Exercise prompt — Return only the tail of the data below, word for word: the line with "50% Downpayment" and each line after it through the final one.

Information given —
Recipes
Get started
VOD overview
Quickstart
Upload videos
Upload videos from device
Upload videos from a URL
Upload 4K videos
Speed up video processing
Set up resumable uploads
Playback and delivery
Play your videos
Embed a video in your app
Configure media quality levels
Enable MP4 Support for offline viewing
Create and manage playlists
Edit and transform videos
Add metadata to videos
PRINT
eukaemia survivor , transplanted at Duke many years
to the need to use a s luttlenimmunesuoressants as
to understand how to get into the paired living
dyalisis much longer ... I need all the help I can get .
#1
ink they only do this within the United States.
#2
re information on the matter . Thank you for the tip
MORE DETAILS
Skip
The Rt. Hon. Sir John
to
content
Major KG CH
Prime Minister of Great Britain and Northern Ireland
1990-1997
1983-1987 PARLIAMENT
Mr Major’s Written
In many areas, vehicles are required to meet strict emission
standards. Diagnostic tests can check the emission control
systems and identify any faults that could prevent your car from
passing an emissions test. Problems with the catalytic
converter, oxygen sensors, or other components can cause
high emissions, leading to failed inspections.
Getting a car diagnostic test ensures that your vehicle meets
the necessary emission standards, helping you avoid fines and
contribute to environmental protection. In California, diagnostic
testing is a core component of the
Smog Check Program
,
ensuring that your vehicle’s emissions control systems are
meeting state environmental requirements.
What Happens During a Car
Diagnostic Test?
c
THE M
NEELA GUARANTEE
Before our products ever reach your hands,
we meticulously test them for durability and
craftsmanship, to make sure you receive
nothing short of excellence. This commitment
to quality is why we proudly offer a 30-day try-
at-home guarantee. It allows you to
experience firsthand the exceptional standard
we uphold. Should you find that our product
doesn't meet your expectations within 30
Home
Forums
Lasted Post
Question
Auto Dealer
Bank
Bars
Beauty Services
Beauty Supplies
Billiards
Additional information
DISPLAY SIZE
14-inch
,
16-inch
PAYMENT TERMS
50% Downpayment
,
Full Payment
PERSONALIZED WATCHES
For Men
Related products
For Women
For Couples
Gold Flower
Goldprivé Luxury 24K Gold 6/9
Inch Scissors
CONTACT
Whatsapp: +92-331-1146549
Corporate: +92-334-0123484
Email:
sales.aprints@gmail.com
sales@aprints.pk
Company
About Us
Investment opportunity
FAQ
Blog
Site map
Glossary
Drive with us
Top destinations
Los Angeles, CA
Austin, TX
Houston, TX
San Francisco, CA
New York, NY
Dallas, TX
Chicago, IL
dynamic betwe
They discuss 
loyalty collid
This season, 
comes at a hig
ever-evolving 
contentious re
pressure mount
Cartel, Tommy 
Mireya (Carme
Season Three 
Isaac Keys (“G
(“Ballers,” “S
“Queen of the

Answer —
50% Downpayment
,
Full Payment
PERSONALIZED WATCHES
For Men
Related products
For Women
For Couples
Gold Flower
Goldprivé Luxury 24K Gold 6/9
Inch Scissors
CONTACT
Whatsapp: +92-331-1146549
Corporate: +92-334-0123484
Email:
sales.aprints@gmail.com
sales@aprints.pk
Company
About Us
Investment opportunity
FAQ
Blog
Site map
Glossary
Drive with us
Top destinations
Los Angeles, CA
Austin, TX
Houston, TX
San Francisco, CA
New York, NY
Dallas, TX
Chicago, IL
dynamic betwe
They discuss 
loyalty collid
This season, 
comes at a hig
ever-evolving 
contentious re
pressure mount
Cartel, Tommy 
Mireya (Carme
Season Three 
Isaac Keys (“G
(“Ballers,” “S
“Queen of the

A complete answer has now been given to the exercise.